Army Staff Sgt. Frank Pflieger prepared to hand out gifts to his crew as a thank-you for the job the men accomplish each day inside Camp Victory. “I wanted to do something to give back to the people of Iraq and you guys, because you work so hard for me,” Pflieger told his men.
Pflieger, of Jacksonville, Fla., is assigned to the Camp Victory Mayor’s Cell and is in charge of two force-protection crews. This is Pflieger’s second tour in Iraq, and he said working directly with the Iraqi people has given him a whole new sense of appreciation for their culture and way of living.
“The first time I was here, I ran the roads, so I didn’t get to interact a whole lot with the people of Iraq,” he said.

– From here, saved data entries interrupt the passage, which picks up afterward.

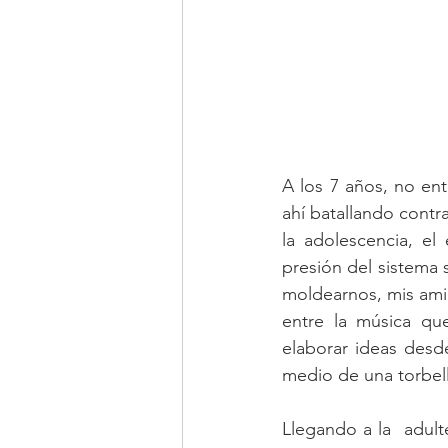
A los 7 años, no ent
ahí batallando contr
la adolescencia, el
presión del sistema 
moldearnos, mis ami
entre la música qu
elaborar ideas desd
medio de una torbel
Llegando a la  adult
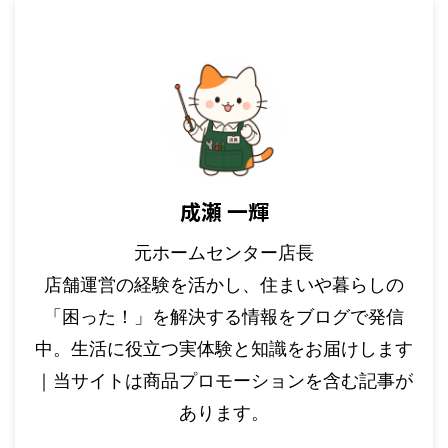
成瀬 一輝
元ホームセンター店長
店舗運営の経験を活かし、住まいや暮らしの
「困った！」を解決する情報をブログで発信
中。生活に役立つ実体験と知識をお届けします
｜当サイトは商品プロモーションを含む記事が
あります。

Pflieger’s first deployment began in 2003, shortly after the initial invasion. The stability and peace that exist now were nowhere present during that 18-month tour. Pflieger’s mission as a convoy escort forced him to move through the streets with determination and speed. This sometimes meant pushing Iraqi vehicles out of the way to avoid danger.
Nearly five years later and back in Iraq, Pflieger heard he would work alongside the people of a country once riddled with violence. Pflieger admitted the idea made him a little apprehensive, especially because their work would be conducted inside the walls of his own base.
The first of Pflieger’s two crews includes about two dozen Iraqi men responsible for filling 500 to 1,000 sandbags a day. The sandbags are used to reinforce bunkers and protect windows. Their work is visible all around Camp Victory, where neatly-stacked sandbags fill gaps between T-walls and surround transient tents where service-members sleep.
His second crew takes charge of moving and placing 20-foot concrete walls that border the base and encircle the buildings within it.
“I didn’t know what to expect when I came on this tour,” Pflieger said. “The last time I didn’t have the opportunity I have now.”
Pflieger called this deployment “the experience of a lifetime.” The longer he works with these men, he said, the more he realizes they’re just regular citizens of a country they love.
To thank his men for their hard work, Pflieger contacted his parents, wife and friends and asked for gifts for his crews’ children and families.
“I didn’t expect the response that I got,” he said. “I thought they would send [things] over, but it grew to a much larger thing.”
Word spread to other relatives and more friends, and Pflieger received donations from complete strangers. Boxes of dolls, racecars, clothing and diapers came to him over a period of several weeks. In all, about 30 different people sent a box or more each.
“He [is] very good to us, said Ninos Emanuel Esha, a crew supervisor and father of a little girl named Venessa.
“This last thing that he’s done for us — for our kids, for our families — we are very appreciative for him. It increases confidence between us and the Americans.”
Pflieger said he just gave back as he has seen his crews share with him. His workers often bring food from home and cook it on a makeshift grill. They share their local cuisine of lamb over rice and beans, along with stories of their families and children.
“It’s actually been outstanding,” Pflieger said. “I couldn’t ask for a better crew or better supervisor. The relationship I have with them is just beyond anything I could expect,” Pflieger said.